Material for this exercise:

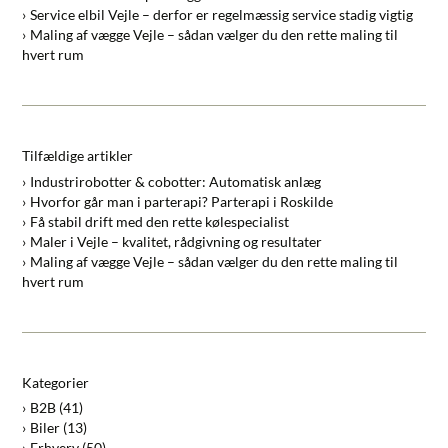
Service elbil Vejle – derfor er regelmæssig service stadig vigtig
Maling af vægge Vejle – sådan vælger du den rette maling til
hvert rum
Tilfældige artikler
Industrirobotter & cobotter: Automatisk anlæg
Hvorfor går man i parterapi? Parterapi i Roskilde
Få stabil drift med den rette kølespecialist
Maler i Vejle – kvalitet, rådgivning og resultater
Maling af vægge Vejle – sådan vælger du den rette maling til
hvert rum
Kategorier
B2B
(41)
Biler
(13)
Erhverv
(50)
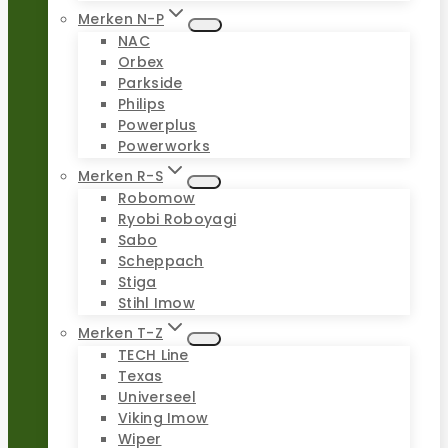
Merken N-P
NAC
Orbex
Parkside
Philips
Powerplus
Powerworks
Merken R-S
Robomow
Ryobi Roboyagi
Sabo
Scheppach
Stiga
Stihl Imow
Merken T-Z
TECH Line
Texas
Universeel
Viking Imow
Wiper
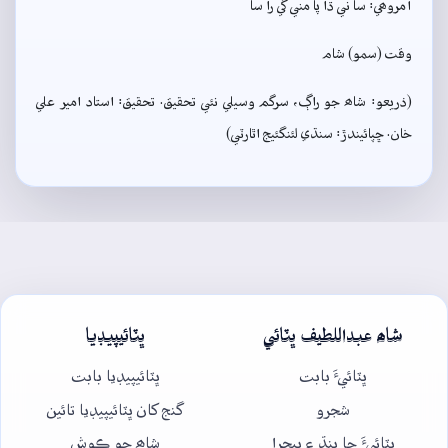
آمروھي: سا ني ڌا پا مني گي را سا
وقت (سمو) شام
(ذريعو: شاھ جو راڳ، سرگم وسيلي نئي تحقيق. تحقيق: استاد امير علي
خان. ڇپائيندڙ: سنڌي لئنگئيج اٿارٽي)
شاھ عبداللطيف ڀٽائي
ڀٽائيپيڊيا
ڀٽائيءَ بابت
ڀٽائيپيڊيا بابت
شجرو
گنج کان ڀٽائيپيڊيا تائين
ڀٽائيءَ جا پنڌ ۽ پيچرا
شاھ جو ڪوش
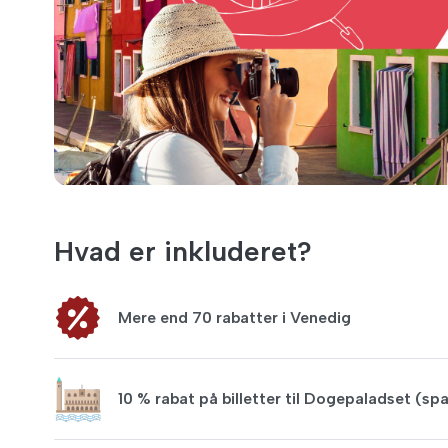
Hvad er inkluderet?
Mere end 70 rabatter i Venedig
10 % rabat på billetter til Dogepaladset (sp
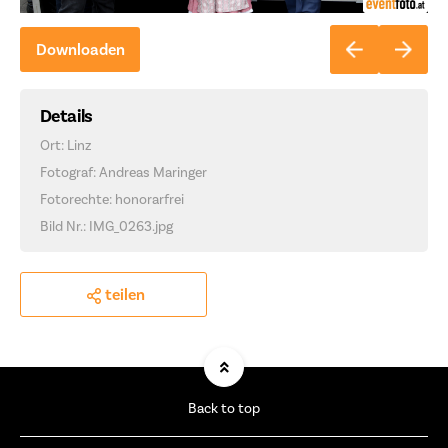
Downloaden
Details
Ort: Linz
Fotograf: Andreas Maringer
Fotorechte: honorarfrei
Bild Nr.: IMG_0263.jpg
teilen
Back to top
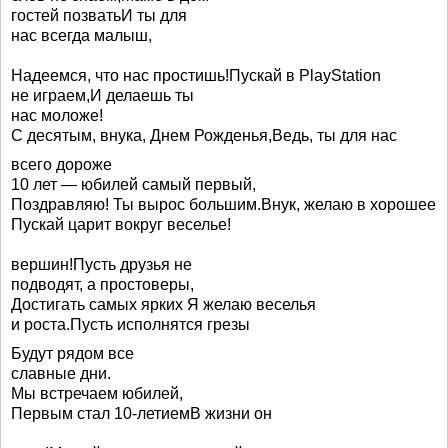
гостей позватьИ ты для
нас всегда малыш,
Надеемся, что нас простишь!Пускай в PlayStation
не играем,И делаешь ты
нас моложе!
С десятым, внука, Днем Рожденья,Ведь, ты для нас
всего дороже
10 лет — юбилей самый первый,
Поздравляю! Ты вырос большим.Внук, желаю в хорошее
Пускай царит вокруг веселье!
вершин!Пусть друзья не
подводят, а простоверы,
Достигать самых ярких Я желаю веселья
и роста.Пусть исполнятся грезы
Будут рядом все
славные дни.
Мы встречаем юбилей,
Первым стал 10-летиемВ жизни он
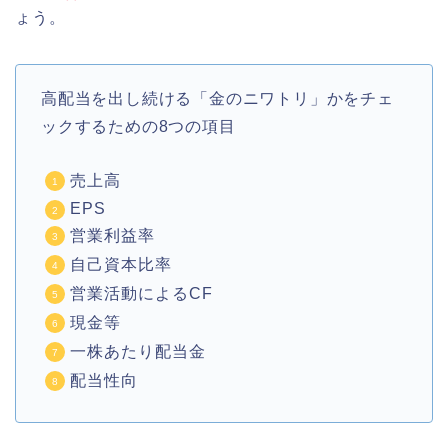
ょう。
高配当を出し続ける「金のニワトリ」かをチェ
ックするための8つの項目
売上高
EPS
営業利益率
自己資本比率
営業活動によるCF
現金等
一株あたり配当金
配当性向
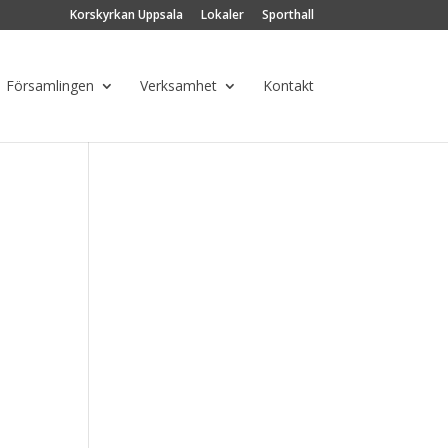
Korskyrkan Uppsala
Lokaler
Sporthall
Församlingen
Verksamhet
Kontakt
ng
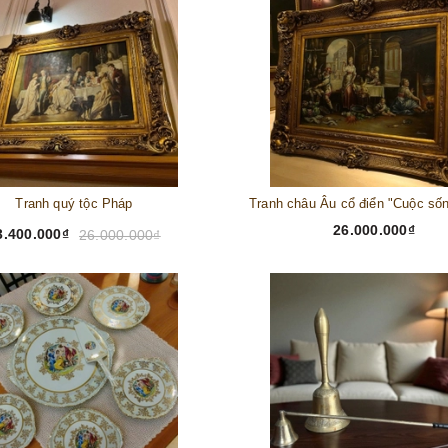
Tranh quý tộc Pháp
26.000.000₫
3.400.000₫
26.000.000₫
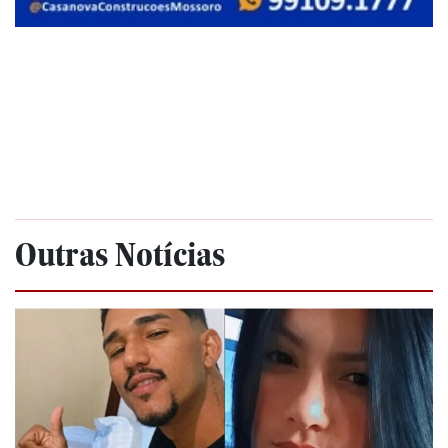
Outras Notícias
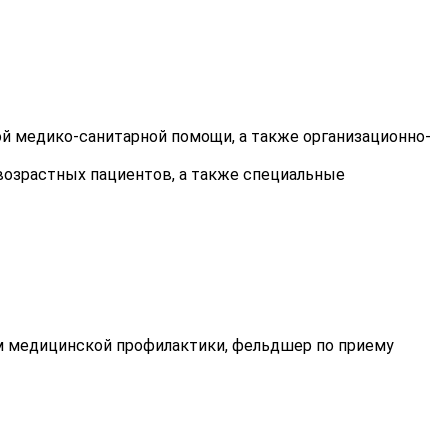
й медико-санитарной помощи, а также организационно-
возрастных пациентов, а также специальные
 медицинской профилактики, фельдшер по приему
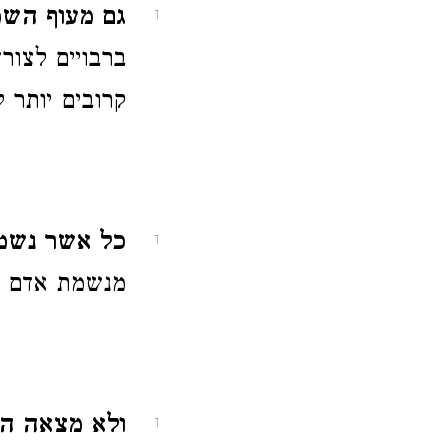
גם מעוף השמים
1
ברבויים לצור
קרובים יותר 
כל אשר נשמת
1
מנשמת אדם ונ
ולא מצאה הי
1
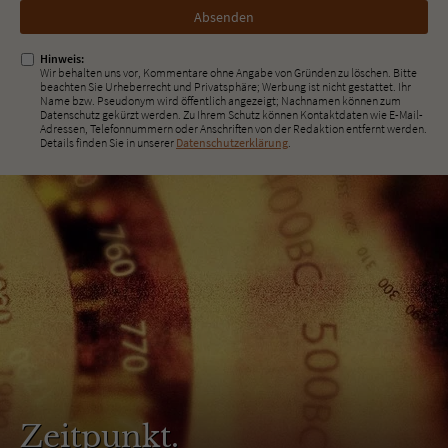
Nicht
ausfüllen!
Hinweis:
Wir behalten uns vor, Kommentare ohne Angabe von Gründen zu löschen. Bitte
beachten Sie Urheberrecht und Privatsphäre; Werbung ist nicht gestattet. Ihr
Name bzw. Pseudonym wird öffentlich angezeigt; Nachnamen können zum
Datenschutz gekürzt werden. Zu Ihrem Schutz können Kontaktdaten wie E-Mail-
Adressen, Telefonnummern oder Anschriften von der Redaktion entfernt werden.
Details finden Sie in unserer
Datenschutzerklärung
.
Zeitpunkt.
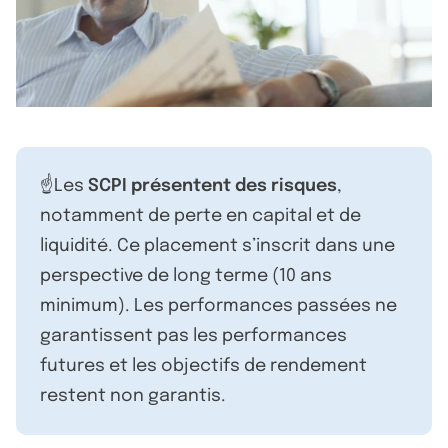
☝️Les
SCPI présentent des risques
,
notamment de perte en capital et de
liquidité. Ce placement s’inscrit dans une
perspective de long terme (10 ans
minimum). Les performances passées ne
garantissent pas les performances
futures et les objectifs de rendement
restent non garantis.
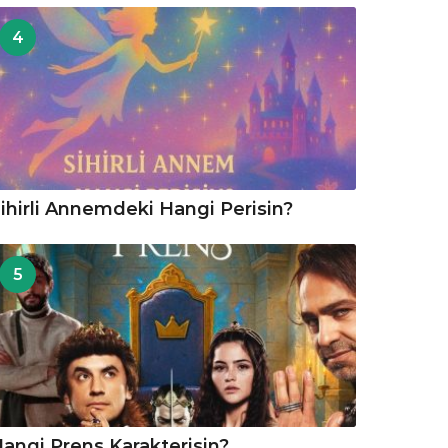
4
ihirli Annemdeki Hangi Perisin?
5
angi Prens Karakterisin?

Required work: An exact copy of all the lines above is required, with the pictures removed.

Output of the task:
Service elbil Vejle – derfor er regelmæssig service stadig vigtig
Maling af vægge Vejle – sådan vælger du den rette maling til
hvert rum
Tilfældige artikler
Industrirobotter & cobotter: Automatisk anlæg
Hvorfor går man i parterapi? Parterapi i Roskilde
Få stabil drift med den rette kølespecialist
Maler i Vejle – kvalitet, rådgivning og resultater
Maling af vægge Vejle – sådan vælger du den rette maling til
hvert rum
Kategorier
B2B
(41)
Biler
(13)
Erhverv
(50)
Merken N-P
NAC
Orbex
Parkside
Philips
Powerplus
Powerworks
Merken R-S
Robomow
Ryobi Roboyagi
Sabo
Scheppach
Stiga
Stihl Imow
Merken T-Z
TECH Line
Texas
Universeel
Viking Imow
Wiper
آمروھي: سا ني ڌا پا مني گي را سا
وقت (سمو) شام
(ذريعو: شاھ جو راڳ، سرگم وسيلي نئي تحقيق. تحقيق: استاد امير علي
خان. ڇپائيندڙ: سنڌي لئنگئيج اٿارٽي)
شاھ عبداللطيف ڀٽائي
ڀٽائيپيڊيا
ڀٽائيءَ بابت
ڀٽائيپيڊيا بابت
شجرو
گنج کان ڀٽائيپيڊيا تائين
ڀٽائيءَ جا پنڌ ۽ پيچرا
شاھ جو ڪوش
Hvad er inkluderet?
Mere end 70 rabatter i Venedig
10 % rabat på billetter til Dogepaladset (sp
Downloaden
Details
Ort: Linz
Fotograf: Andreas Maringer
Fotorechte: honorarfrei
Bild Nr.: IMG_0263.jpg
teilen
Back to top
гостей позватьИ ты для
нас всегда малыш,
Надеемся, что нас простишь!Пускай в PlayStation
не играем,И делаешь ты
нас моложе!
С десятым, внука, Днем Рожденья,Ведь, ты для нас
всего дороже
10 лет — юбилей самый первый,
Поздравляю! Ты вырос большим.Внук, желаю в хорошее
Пускай царит вокруг веселье!
вершин!Пусть друзья не
подводят, а простоверы,
Достигать самых ярких Я желаю веселья
и роста.Пусть исполнятся грезы
Будут рядом все
славные дни.
Мы встречаем юбилей,
Первым стал 10-летиемВ жизни он
ょう。
高配当を出し続ける「金のニワトリ」かをチェ
ックするための8つの項目
売上高
EPS
営業利益率
自己資本比率
営業活動によるCF
現金等
一株あたり配当金
配当性向
Korskyrkan Uppsala
Lokaler
Sporthall
Församlingen
Verksamhet
Kontakt
ng
Tranh quý tộc Pháp
26.000.000₫
3.400.000₫
26.000.000₫
Outras Notícias
й медико-санитарной помощи, а также организационно-
возрастных пациентов, а также специальные
 медицинской профилактики, фельдшер по приему
גם מעוף השמים
1
ברבויים לצור
קרובים יותר 
כל אשר נשמת
1
מנשמת אדם ונ
ולא מצאה הי
1
Nicht
ausfüllen!
Hinweis:
Wir behalten uns vor, Kommentare ohne Angabe von Gründen zu löschen. Bitte
beachten Sie Urheberrecht und Privatsphäre; Werbung ist nicht gestattet. Ihr
Name bzw. Pseudonym wird öffentlich angezeigt; Nachnamen können zum
Datenschutz gekürzt werden. Zu Ihrem Schutz können Kontaktdaten wie E-Mail-
Adressen, Telefonnummern oder Anschriften von der Redaktion entfernt werden.
Details finden Sie in unserer
Datenschutzerklärung
.
Zeitpunkt.
☝️Les
SCPI présentent des risques
,
notamment de perte en capital et de
liquidité. Ce placement s’inscrit dans une
perspective de long terme (10 ans
minimum). Les performances passées ne
garantissent pas les performances
futures et les objectifs de rendement
restent non garantis.
4
ihirli Annemdeki Hangi Perisin?
5
angi Prens Karakterisin?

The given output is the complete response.